TASK PROMPT:
Look through the material below and give the number of lines holding "that", with no other words.

MATERIAL SUPPLIED:
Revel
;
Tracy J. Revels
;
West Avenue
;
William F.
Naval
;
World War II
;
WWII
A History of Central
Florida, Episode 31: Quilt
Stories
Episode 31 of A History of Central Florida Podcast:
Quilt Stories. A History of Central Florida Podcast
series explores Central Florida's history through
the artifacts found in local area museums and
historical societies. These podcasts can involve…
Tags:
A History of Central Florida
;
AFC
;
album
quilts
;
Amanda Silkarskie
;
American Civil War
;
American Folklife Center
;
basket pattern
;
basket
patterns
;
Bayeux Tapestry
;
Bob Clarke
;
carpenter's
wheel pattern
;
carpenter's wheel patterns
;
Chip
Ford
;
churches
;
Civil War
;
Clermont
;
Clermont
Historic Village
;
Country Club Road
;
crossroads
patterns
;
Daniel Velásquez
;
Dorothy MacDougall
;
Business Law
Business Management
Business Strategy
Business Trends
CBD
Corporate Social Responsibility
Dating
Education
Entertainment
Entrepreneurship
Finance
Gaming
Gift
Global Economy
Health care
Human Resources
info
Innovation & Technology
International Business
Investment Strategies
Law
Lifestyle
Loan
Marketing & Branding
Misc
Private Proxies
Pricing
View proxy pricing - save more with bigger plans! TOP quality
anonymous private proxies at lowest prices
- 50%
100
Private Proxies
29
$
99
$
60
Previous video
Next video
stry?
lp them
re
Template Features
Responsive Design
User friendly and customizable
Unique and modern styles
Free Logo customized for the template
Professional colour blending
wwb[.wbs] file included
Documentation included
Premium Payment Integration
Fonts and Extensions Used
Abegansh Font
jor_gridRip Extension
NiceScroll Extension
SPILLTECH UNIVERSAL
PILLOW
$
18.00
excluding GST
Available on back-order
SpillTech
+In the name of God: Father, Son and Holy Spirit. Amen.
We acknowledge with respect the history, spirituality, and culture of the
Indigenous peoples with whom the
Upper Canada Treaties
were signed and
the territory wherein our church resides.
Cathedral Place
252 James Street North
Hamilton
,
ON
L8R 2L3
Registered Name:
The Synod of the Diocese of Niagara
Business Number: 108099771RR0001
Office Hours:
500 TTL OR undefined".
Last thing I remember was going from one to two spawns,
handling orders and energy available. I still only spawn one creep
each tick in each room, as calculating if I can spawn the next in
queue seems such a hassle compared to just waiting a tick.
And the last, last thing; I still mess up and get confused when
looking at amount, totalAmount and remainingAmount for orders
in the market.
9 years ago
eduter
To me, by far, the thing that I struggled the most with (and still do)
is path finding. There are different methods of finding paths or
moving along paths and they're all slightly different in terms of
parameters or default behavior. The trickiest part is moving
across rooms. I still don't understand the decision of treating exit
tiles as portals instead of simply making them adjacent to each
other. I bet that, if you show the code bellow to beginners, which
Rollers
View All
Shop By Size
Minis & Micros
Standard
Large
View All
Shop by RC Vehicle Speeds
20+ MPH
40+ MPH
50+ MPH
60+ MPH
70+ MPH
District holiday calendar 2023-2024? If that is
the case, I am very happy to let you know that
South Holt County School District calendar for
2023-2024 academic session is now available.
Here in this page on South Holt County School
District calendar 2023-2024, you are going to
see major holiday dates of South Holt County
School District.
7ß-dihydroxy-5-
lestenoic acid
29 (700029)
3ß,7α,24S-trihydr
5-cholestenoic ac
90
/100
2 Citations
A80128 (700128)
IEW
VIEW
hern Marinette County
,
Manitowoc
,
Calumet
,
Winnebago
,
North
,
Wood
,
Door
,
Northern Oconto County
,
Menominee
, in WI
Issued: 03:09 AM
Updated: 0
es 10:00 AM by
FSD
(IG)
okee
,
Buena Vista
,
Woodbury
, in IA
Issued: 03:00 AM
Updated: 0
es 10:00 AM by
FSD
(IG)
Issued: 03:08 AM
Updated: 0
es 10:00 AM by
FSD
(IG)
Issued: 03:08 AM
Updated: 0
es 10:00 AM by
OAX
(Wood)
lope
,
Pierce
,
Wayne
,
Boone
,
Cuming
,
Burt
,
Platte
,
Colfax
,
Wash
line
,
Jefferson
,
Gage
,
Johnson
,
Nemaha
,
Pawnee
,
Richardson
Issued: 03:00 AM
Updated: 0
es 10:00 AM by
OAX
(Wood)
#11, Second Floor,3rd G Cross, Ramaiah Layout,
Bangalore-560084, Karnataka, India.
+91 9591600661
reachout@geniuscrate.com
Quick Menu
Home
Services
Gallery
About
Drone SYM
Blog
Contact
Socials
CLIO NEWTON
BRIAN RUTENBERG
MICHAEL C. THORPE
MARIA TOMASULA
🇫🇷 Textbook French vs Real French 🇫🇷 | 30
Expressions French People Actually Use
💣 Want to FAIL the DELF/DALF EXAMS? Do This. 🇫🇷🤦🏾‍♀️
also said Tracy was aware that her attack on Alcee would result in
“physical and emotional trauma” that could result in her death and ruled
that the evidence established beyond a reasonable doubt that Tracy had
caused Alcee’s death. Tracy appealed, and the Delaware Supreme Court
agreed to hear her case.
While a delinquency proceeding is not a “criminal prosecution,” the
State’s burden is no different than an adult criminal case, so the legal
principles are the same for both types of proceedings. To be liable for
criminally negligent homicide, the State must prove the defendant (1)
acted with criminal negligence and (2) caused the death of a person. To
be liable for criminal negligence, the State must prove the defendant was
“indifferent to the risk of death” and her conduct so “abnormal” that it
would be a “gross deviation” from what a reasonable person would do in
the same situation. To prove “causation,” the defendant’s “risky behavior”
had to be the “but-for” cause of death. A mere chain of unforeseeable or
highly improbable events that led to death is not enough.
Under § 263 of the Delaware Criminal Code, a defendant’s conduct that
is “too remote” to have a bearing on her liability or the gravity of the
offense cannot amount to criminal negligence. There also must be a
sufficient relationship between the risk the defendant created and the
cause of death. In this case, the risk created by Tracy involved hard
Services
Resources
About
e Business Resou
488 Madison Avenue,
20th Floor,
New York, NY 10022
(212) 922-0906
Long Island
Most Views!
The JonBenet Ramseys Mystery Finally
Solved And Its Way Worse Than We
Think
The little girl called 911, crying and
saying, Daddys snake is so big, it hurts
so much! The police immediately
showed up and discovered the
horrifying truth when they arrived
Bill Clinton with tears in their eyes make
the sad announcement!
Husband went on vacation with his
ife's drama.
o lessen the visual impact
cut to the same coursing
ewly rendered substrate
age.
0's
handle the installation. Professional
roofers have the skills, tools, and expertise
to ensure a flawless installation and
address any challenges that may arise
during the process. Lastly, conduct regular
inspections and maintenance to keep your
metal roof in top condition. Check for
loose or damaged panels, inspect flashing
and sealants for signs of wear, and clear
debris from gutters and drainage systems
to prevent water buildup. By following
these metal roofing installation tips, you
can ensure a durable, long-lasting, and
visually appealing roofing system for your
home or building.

WRITTEN ANSWER:
11